ASTrA - Adversarial Self-supervised Learning with Learnable Attack Strategy
International Conference on Learning Representations 2025
Chhipa, P.C.*, Vashishtha, G.*, Settur, J.*, Saini, R., Shah, M., Liwicki, M. ASTrA: Adversarial Self-Supervised Training with Adaptive Attacks. International Conference on Learning Representations. (ICLR 2025)
Prakash Chandra Chhipa, Gautam Vashishtha, and Jithamanyu Settur - equal contribution.
Read Paper Source Code @ Github Check Poster Watch Video @ Youtube
Adversarial Training (AT) emerges as the most prominent defense against adversarial attacks in supervised learning. Inspired by progress in self-supervised learning in recent years, self-supervised adversarial training have positively attempted to leverage unlabelled data for achieving adversarial robustness (self-AT). However exisitng conventional self-supervised adversarial training (Self-AT) methods rely on heuristic attacks, which are static and fail to adapt to varying distributions and models.

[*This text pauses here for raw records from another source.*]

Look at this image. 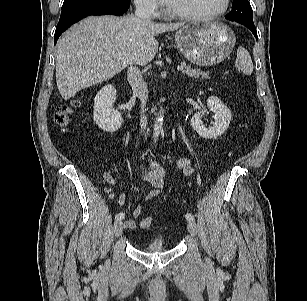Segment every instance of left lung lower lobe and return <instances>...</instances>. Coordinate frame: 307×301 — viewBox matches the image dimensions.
<instances>
[{
  "label": "left lung lower lobe",
  "instance_id": "1",
  "mask_svg": "<svg viewBox=\"0 0 307 301\" xmlns=\"http://www.w3.org/2000/svg\"><path fill=\"white\" fill-rule=\"evenodd\" d=\"M236 22H238V21H236ZM238 23H241V24L245 25L246 27H248L252 31V33L254 34L255 38L258 39L257 31H256L254 23H246V22H238Z\"/></svg>",
  "mask_w": 307,
  "mask_h": 301
}]
</instances>
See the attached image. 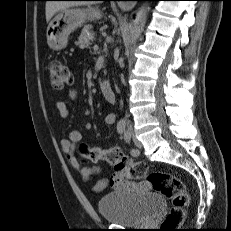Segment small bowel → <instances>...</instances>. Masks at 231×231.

Challenges in Conventional Self-AT:
- Heuristic attacks are static and fail to adapt to the evolving dynamics of SSL models.
- Adversarial robustness relies on manually tuned attack parameters, making it impractical for real-world scenarios.
- Lack of optimization for attack strategies leads to suboptimal representations.
Proposed ASTrA Method ASTrA introduces a learnable adversarial attack strategy, enabling the generation of adaptive perturbations that optimize SSL representations. ASTrA employs a reinforcement learning-based framework to adaptively refine attack strategies.

Mixed Contrastive Loss: ASTrA incorporates a mixed contrastive loss to combine clean and adversarial views for robust representation learning, resulting in robust alignment in representaiton space.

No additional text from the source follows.